### What to produce
Omitting all images, transcribe the entries word for word.

### Saved entries
--
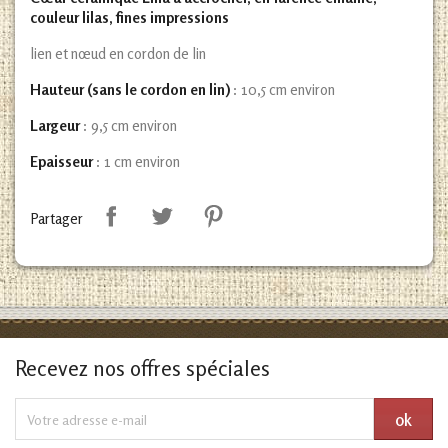
couleur lilas, fines impressions
lien et nœud en cordon de lin
Hauteur (sans le cordon en lin)
: 10,5 cm environ
Largeur
: 9,5 cm environ
Epaisseur
: 1 cm environ
Partager
Recevez nos offres spéciales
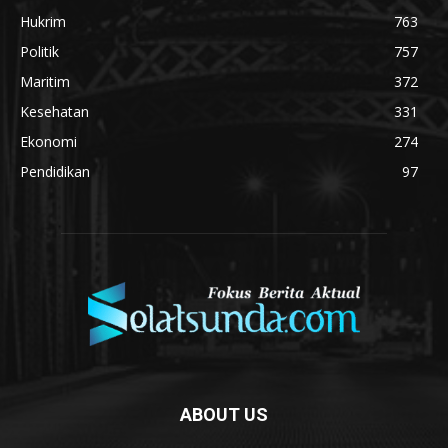
Hukrim
763
Politik
757
Maritim
372
Kesehatan
331
Ekonomi
274
Pendidikan
97
ABOUT US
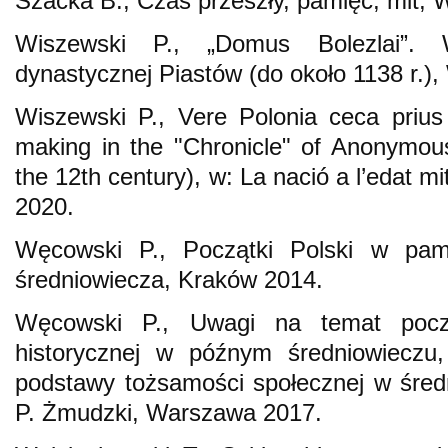
Szacka B., Czas przeszły, pamięć, mit,
Wiszewski P., „Domus Bolezlai”. W
dynastycznej Piastów (do około 1138 r.)
Wiszewski P., Vere Polonia ceca prius
making in the "Chronicle" of Anonymous 
the 12th century), w: La nació a l’edat mi
2020.
Węcowski P., Początki Polski w pami
średniowiecza, Kraków 2014.
Węcowski P., Uwagi na temat pocz
historycznej w późnym średniowieczu,
podstawy tożsamości społecznej w śred
P. Żmudzki, Warszawa 2017.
--
### Task solution
couleur lilas, fines impressions
lien et nœud en cordon de lin
Hauteur (sans le cordon en lin)
: 10,5 cm environ
Largeur
: 9,5 cm environ
Epaisseur
: 1 cm environ
Partager
Recevez nos offres spéciales
Hukrim
763
Politik
757
Maritim
372
Kesehatan
331
Ekonomi
274
Pendidikan
97
ABOUT US
Szacka B., Czas przeszły, pamięć, mit,
Wiszewski P., „Domus Bolezlai”. W
dynastycznej Piastów (do około 1138 r.)
Wiszewski P., Vere Polonia ceca prius
making in the "Chronicle" of Anonymous 
the 12th century), w: La nació a l’edat mi
2020.
Węcowski P., Początki Polski w pami
średniowiecza, Kraków 2014.
Węcowski P., Uwagi na temat pocz
historycznej w późnym średniowieczu,
podstawy tożsamości społecznej w śred
P. Żmudzki, Warszawa 2017.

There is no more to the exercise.